Vor mir stehen zwei Uhren, beide im Zeitalter der Atom-, Quarz-, Digitalzeitmesser nicht mehr der letzte Schrei. Da ist zunächst die »gute, alte«, die klassische Uhr. Kreisförmig ist ihr Zifferblatt, und auf dem Rund sind Zahlen von 1 bis 12 (bzw. 13 bis 24) angebracht. Unendlich ist die Bewegung auf der Kreisbahn: Jedes Ende ist zugleich neuer Anfang (24 Uhr und 0 Uhr fallen zusammen). Das Kreismodell bei der Uhr ist kein Zufall. Alle Zeitrechnung unserer Vorfahren hat sich am Kreislauf der Gestirne orientiert: der Tag (Sonnenaufgang, - Untergang, -aufgang), der Monat (Neumond, Vollmond, Neumond), das Jahr... Ohne Ende ist (oder scheint doch) diese zyklische Bewegung: »Auf jeden September folgt wieder ein Mai«, klingts sogar im Schlager.
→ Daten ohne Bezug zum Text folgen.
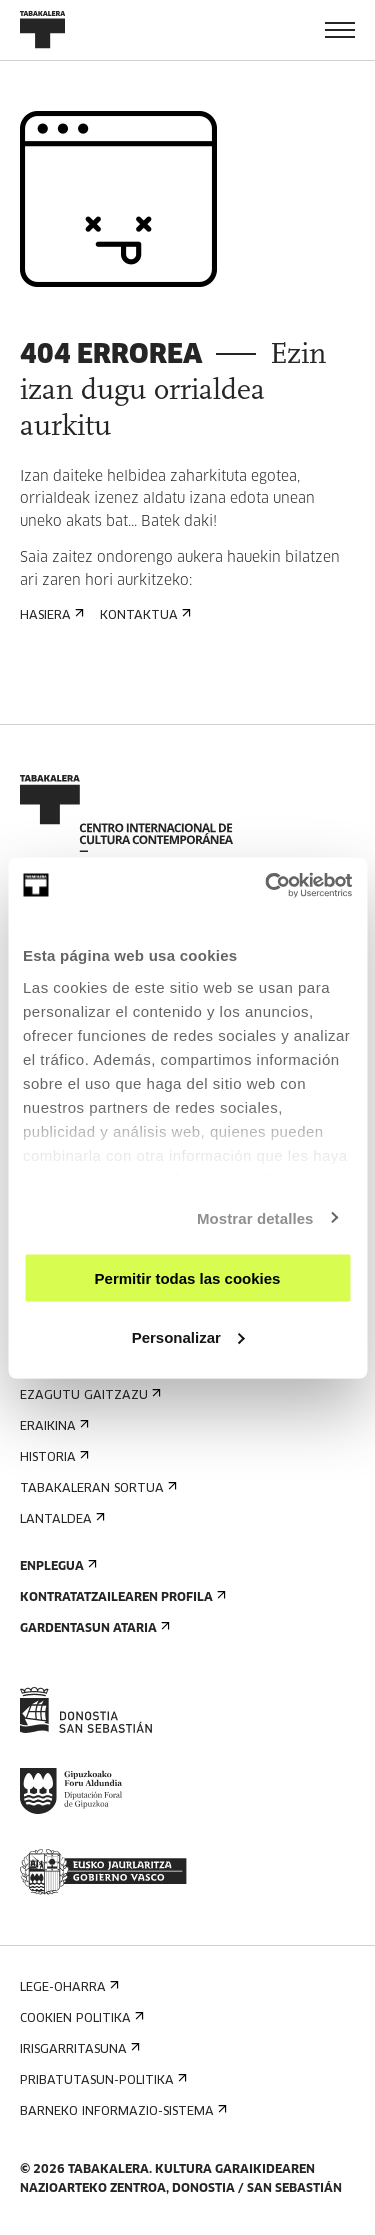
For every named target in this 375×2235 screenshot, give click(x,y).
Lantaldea (60, 1519)
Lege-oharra (67, 1987)
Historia (52, 1457)
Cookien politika (80, 2018)
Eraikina (52, 1426)
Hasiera (50, 615)
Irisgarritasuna (78, 2049)
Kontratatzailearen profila (121, 1597)
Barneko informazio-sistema (121, 2111)
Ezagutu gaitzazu (88, 1395)
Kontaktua (143, 615)
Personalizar (188, 1336)
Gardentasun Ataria (93, 1628)
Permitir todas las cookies (188, 1278)
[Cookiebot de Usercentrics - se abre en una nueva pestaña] (267, 885)
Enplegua (56, 1566)
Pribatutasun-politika (101, 2080)
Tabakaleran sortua (96, 1488)
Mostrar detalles (255, 1217)
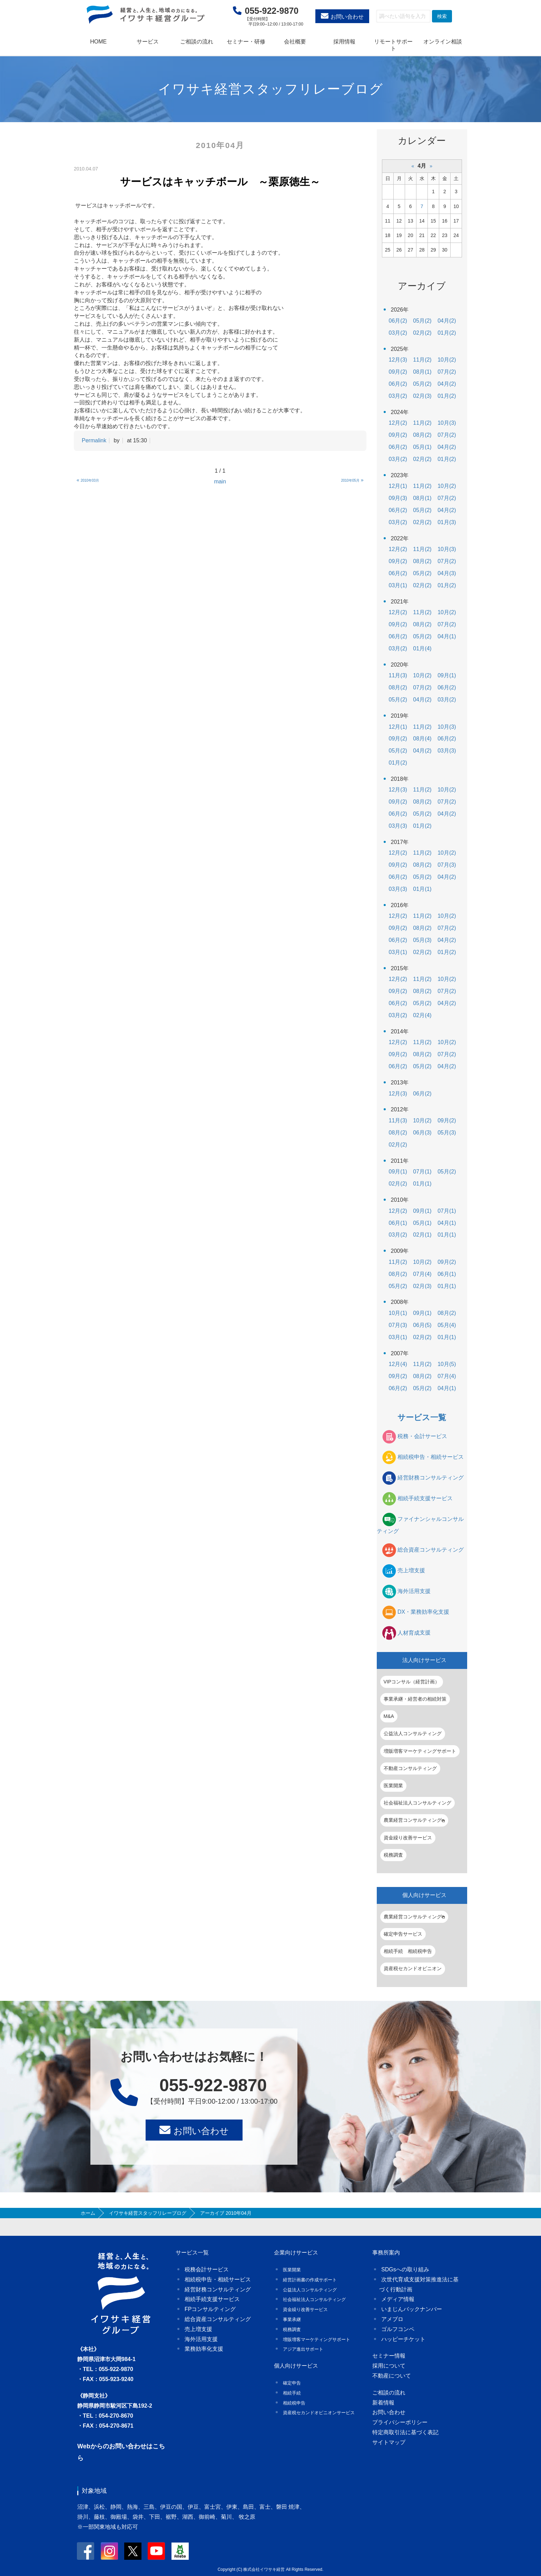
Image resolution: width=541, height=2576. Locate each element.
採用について (388, 2366)
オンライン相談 (442, 42)
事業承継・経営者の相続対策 (415, 1699)
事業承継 (292, 2319)
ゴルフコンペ (397, 2329)
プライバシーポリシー (399, 2422)
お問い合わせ (347, 17)
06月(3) (422, 1132)
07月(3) (446, 865)
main (220, 481)
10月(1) (398, 1313)
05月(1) (422, 447)
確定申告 (292, 2383)
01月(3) (446, 522)
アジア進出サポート (303, 2349)
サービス (148, 42)
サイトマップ (388, 2442)
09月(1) (446, 675)
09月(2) (398, 372)
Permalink (94, 440)
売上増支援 (411, 1570)
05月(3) (422, 940)
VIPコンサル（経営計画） (412, 1681)
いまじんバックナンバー (411, 2309)
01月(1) (422, 889)
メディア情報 (397, 2299)
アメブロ (392, 2319)
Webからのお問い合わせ (111, 2446)
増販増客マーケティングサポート (420, 1751)
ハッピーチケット (403, 2339)
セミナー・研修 (246, 42)
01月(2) (446, 333)
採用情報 (344, 42)
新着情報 (383, 2403)
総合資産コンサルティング (430, 1550)
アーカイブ (422, 286)
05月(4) (446, 1325)
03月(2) (398, 333)
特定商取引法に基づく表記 (405, 2432)
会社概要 (295, 42)
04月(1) (446, 636)
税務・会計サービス (422, 1436)
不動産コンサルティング (410, 1768)
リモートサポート (393, 45)
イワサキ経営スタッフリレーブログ (147, 2213)
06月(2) (398, 321)
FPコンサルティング (210, 2309)
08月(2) (422, 435)
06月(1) (398, 1223)
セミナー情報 (388, 2356)
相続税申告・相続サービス (430, 1457)
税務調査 (393, 1855)
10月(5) (446, 1364)
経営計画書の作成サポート (310, 2279)
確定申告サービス (403, 1934)
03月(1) (398, 585)
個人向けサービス (424, 1895)
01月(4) (422, 648)
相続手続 (292, 2393)
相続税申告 (294, 2403)
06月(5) (422, 1325)
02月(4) (422, 1015)
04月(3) (446, 573)
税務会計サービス (207, 2269)
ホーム (88, 2213)
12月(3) (398, 360)
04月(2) (446, 321)
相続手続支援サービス (425, 1498)
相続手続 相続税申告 (408, 1951)
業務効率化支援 (204, 2349)
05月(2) (422, 321)
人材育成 (414, 1632)
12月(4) (398, 1364)
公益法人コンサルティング (413, 1733)
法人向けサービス (424, 1660)
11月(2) (422, 360)
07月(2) (446, 372)
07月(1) (422, 1171)
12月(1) (398, 486)
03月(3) (446, 751)
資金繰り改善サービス (408, 1837)
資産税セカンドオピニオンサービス (319, 2412)
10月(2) (446, 360)
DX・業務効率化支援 (423, 1612)
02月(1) (422, 1235)
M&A (389, 1716)
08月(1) (422, 372)
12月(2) (398, 423)
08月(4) (422, 738)
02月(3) (422, 396)
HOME (98, 42)
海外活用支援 (414, 1591)
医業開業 (393, 1785)
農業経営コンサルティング (414, 1820)
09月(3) (398, 498)
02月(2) (422, 333)
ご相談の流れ (196, 42)
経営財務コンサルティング (430, 1478)
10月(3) (446, 423)
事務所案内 (386, 2252)
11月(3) (398, 675)
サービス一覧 (421, 1417)
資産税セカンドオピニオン (413, 1968)
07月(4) (422, 1274)
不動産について (391, 2376)
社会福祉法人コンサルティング (417, 1803)
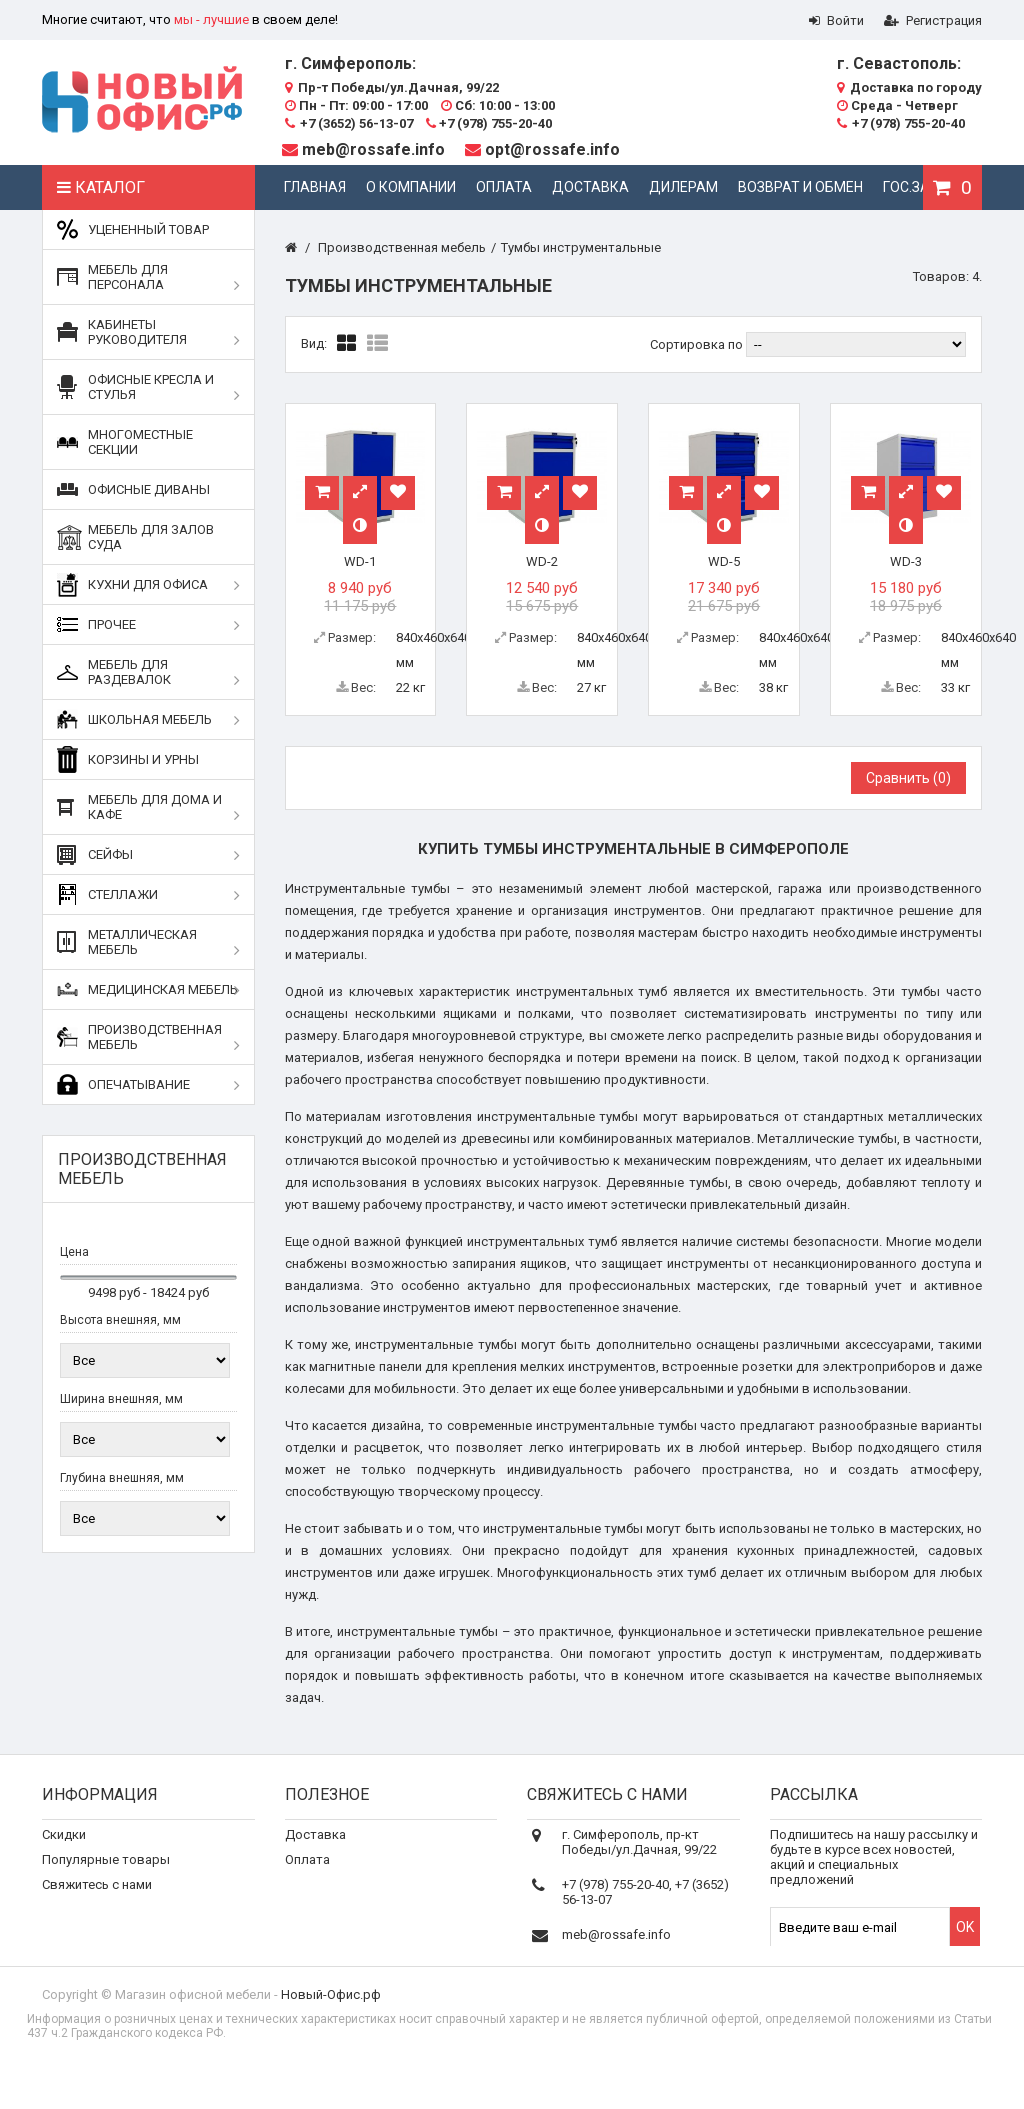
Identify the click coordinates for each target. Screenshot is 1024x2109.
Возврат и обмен (800, 187)
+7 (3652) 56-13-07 (349, 123)
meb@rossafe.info (373, 149)
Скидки (64, 1847)
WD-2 (542, 561)
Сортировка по (696, 344)
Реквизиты (318, 1897)
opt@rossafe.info (552, 149)
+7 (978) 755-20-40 (489, 123)
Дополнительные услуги (359, 1947)
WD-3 (906, 561)
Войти (836, 20)
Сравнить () (908, 778)
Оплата (504, 187)
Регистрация (933, 20)
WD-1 (360, 561)
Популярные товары (106, 1872)
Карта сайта (79, 1947)
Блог (299, 1922)
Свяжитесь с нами (97, 1897)
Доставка (590, 187)
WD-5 (724, 561)
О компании (411, 187)
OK (965, 1940)
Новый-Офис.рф (331, 2028)
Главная (315, 187)
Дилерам (683, 187)
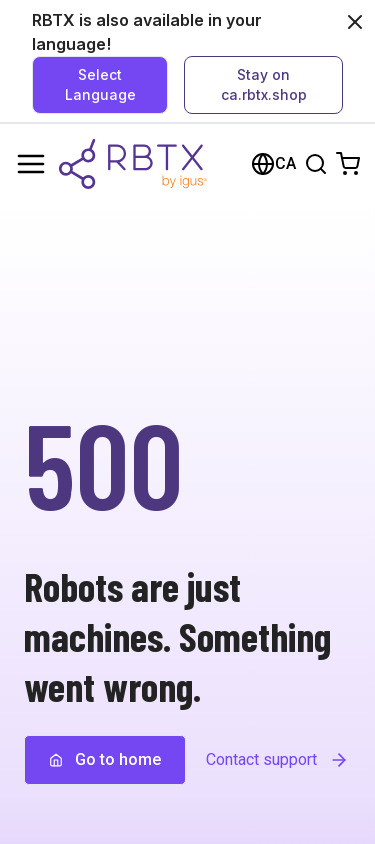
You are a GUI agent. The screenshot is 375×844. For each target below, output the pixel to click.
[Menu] (31, 164)
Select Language (100, 84)
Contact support (277, 760)
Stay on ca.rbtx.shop (264, 84)
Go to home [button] (105, 759)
Daneben steht eine Sanduhr, ein Stundenglas. Ganz anders ist die Form: Zwei tropfenförmige Glasgefäße sind mit ihren Spitzen zueinandergekehrt und durch einen feinen Kanal miteinander verbunden. Nach dem Gesetz der Schwerkraft läuft aus dem oberen Behälter unablässig Sand in den unteren (man sieht geradezu die Zeit »verrinnen«), bis das letzte Sandkorn diesem Gefälle gefolgt ist. Dann »läuft nichts mehr«! Dann muss schon jemand von außen eingreifen und das System umkehren. Hier fügt sich der Anfang nicht automatisch an das Ende.
Im Mittelalter und den folgenden Jahrhunderten waren solche Stundengläser auf den Kanzeln befestigt. Man konnte das die Predigt endende »Amen« geradezu »absehen« (noch einen Fingerbreit Predigt, noch ein Zuckerlöffel ...). Aber das gehörte zur souveränen Freiheit des Pfarr-Herrn: Er konnte das Stundenglas noch einmal umkehren mit der Bemerkung: »Liebe Seelen, höret fürderhin andächtig zu!«
Kreisuhr und Sanduhr - zwei Grundmodelle der Zeitmessung! Welchem Muster ist unser Leben verwandt? Wir alle wissen: Wir trösten uns wohl mit dem Satz »Morgen ist wieder ein Tag!«, »Der nächste Urlaub kommt bestimmt!«, »An deinem kommenden Geburtstag sehen wir uns wieder!« Doch die Melodie »Alle Jahre wieder...« lügt.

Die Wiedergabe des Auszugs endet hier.